Lucas Paquetá has always played football on emotion. Flair, risk, intensity, improvisation – it’s all part of what makes him so good. But during West Ham’s defeat to Liverpool on 30 November 2025, something gave way. His red card for dissent in the 84th minute wasn’t just a moment of frustration. It was the clearest sign yet of the mental weight he has been carrying for the past two years.
West Ham were still only 1–0 down at the time and pushing for an equaliser. A foul went against him, he exploded at referee Darren England, and two yellows came within seconds of each other. Paquetá barely reacted as he walked off. He knew exactly what he’d done. Moments later, Liverpool scored again through Cody Gakpo and the game was gone. But the real story came afterwards.
Within hours, Paquetá released two emotional statements aimed directly at the FA. He accused them of providing no psychological support throughout the two-year spot-fixing investigation that overshadowed his career before he was finally cleared earlier this year. He said the ordeal had changed him as a person and that he felt judged for his emotions rather than understood. For once, his frustration wasn’t with teammates, opponents or officials. It was with the system he plays under.
The problem for West Ham is that Paquetá is simultaneously their best player and their most volatile. When he is on the pitch, the team transitions quicker, becomes more unpredictable in attack and is significantly harder to press. When he isn’t, they struggle to build any sort of tempo or control.

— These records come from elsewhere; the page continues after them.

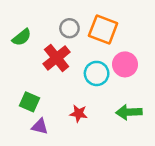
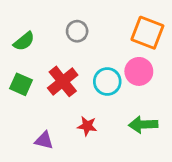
orange square: (103, 30) -> (147, 33), moved
red cross: (57, 58) -> (63, 81), moved
green square: (29, 102) -> (21, 84), moved

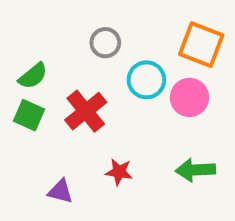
green semicircle: (24, 41) -> (33, 76), moved
cyan circle: (107, 81) -> (146, 80), moved

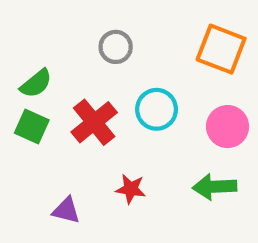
cyan circle: (146, 80) -> (157, 109), moved
pink circle: (190, 97) -> (228, 127), moved

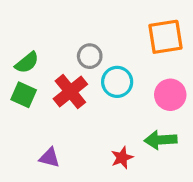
gray circle: (116, 47) -> (90, 56), moved
orange square: (221, 49) -> (165, 37), turned -30
red star: (131, 189) -> (122, 158), moved, turned -30

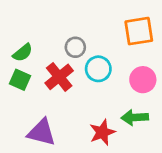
purple triangle: (49, 158) -> (42, 132), size x1.6
red star: (122, 158) -> (102, 132), size x1.4

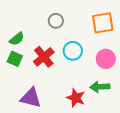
gray circle: (75, 47) -> (56, 21), moved
red star: (102, 132) -> (76, 98), turned -30

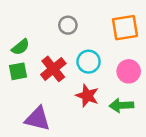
green square: (15, 59) -> (18, 71), turned -35
red star: (76, 98) -> (87, 96), moved

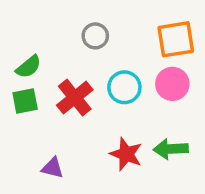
pink circle: (129, 71) -> (172, 84), moved
red star: (87, 96) -> (126, 154), moved
purple triangle: (38, 119) -> (52, 168), size x0.6

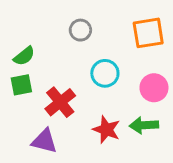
pink circle: (172, 84) -> (154, 88), moved
red cross: (75, 98) -> (60, 102), moved
purple triangle: (52, 168) -> (44, 141), size x1.4

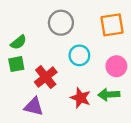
gray circle: (80, 30) -> (61, 23), size x1.5

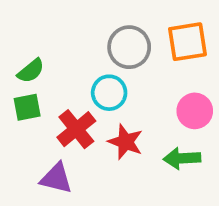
gray circle: (61, 23) -> (129, 47), moved
cyan circle: (79, 55) -> (109, 93), moved
red star: (81, 98) -> (126, 142), moved

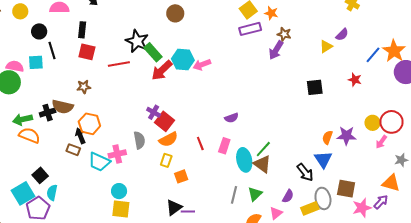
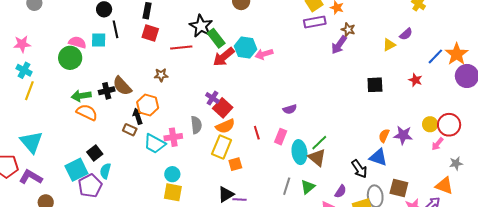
brown star: (84, 87) -> (161, 75), moved
brown semicircle: (63, 107) -> (122, 86), turned 30
blue triangle: (323, 159) -> (378, 157), turned -42
yellow rectangle: (166, 160) -> (222, 147), size x1.6

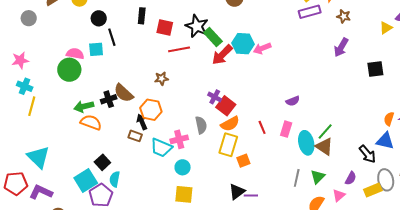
red square: (150, 33) -> (165, 28), moved
purple arrow: (339, 45) -> (341, 47), moved
cyan circle: (172, 174) -> (183, 167), moved

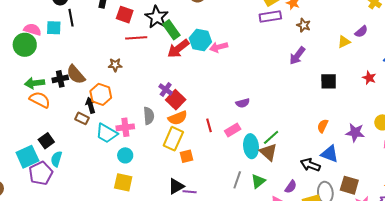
orange semicircle: (389, 119) -> (323, 126), moved
pink rectangle: (286, 129) -> (233, 130), turned 35
black arrow: (367, 154) -> (310, 165), turned 144

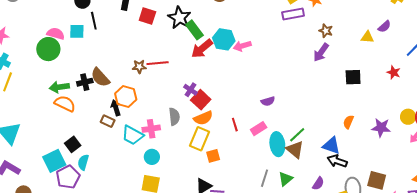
brown star: (304, 25) -> (326, 31), moved
red line: (136, 38) -> (158, 63), moved
yellow triangle: (344, 42) -> (367, 37), turned 32
blue triangle: (330, 154) -> (331, 146), moved

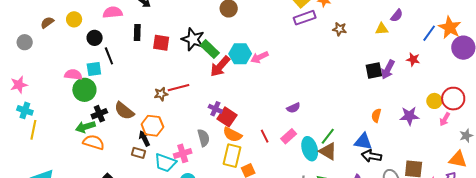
green circle: (48, 49) -> (84, 90), moved
purple arrow: (321, 52) -> (388, 69), moved
black cross: (85, 82) -> (99, 114), moved
orange semicircle: (203, 118) -> (232, 135), turned 60

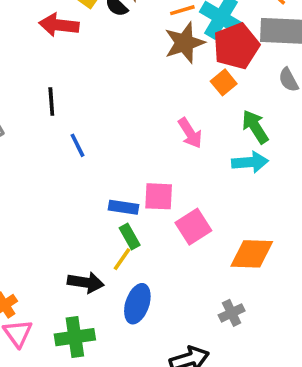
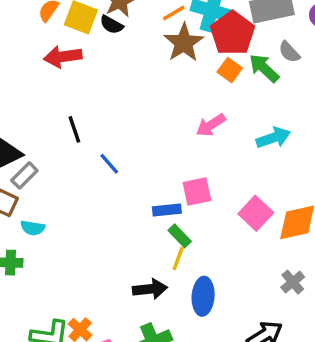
green arrow: (255, 127) -> (264, 68), moved
pink arrow: (190, 133) -> (211, 125), turned 104
pink square: (193, 227) -> (256, 213), moved

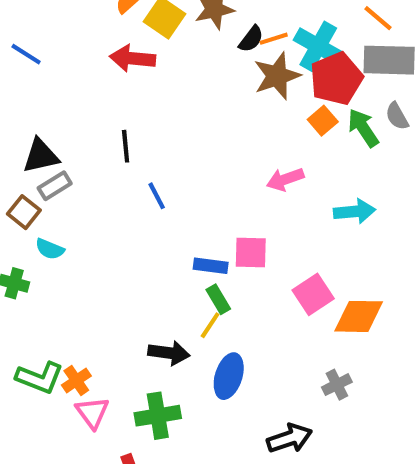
black semicircle: (112, 25) -> (251, 39), moved, turned -95

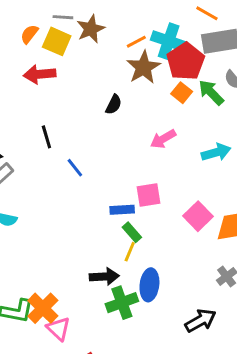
black semicircle: (251, 39) -> (114, 105), moved
orange cross: (76, 381) -> (43, 308), size x1.5
green cross: (158, 416) -> (122, 303), moved

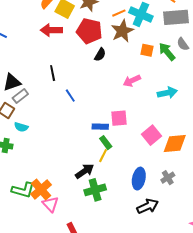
red pentagon: (186, 61) -> (89, 31), moved, turned -30
orange square: (182, 93) -> (147, 50), turned -32
black arrow: (104, 277) -> (85, 171), turned -36
blue ellipse: (149, 285) -> (139, 179), moved

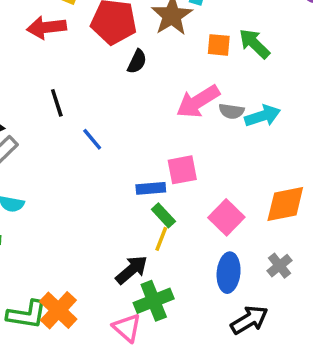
gray semicircle: (183, 44) -> (231, 111), moved, turned -40
pink arrow: (132, 81) -> (198, 101), size x1.4
pink square: (151, 135) -> (226, 217), moved
pink triangle: (50, 204) -> (127, 328), moved

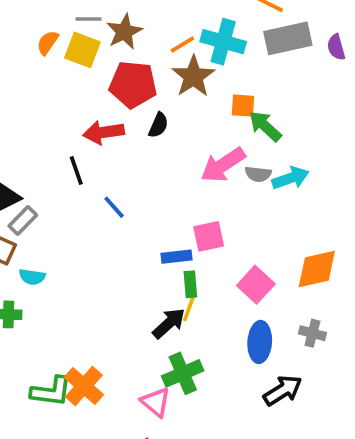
red arrow: (46, 27) -> (104, 132), moved
green arrow: (254, 44) -> (265, 126), moved
green rectangle: (163, 215) -> (190, 284), turned 40
gray cross: (279, 266) -> (312, 333), turned -35
black arrow: (132, 270) -> (169, 323), moved

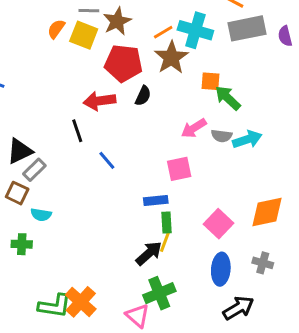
pink arrow: (223, 165) -> (194, 128), size x0.7
pink square: (209, 236) -> (179, 169), moved

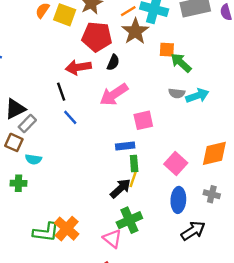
pink arrow: (194, 128) -> (114, 94), moved, size x1.4
blue line: (107, 160) -> (70, 117), moved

In a relegation fight, losing him to suspension is a major setback. The club know they can’t afford for this pattern to continue.
Inside West Ham, the conversation now seems to have shifted from discipline to support. Reports suggest the club may finally put a structured psychological support plan in place for Paquetá – something many feel should have been offered during the FA process, not after it. Given his importance, the club can’t simply hope the issue disappears.
What happened against Liverpool wasn’t a random flash of temper. It was the result of accumulated strain: two years of public suspicion, constant scrutiny, pressure to carry a struggling team, and a match slipping away. Some players bury that. Paquetá doesn’t, and that honesty is both his strength and his vulnerability.
The timing is difficult for West Ham. December is historically the part of the season where form swings dramatically. Without Paquetá, their creativity drops, their transitions slow and their ability to control matches falters. With him, they have a player capable of lifting the entire team – but right now he comes with emotional fragility that needs proper management.
When people look back on this moment, they may not see it as a simple red card. It might be remembered as the moment the wider football world finally understood the long-term toll of being investigated and judged before being proven innocent. A cleared case doesn’t erase the psychological damage.
This wasn’t just a meltdown. It was a warning sign. For Paquetá, for West Ham, and for football as a whole.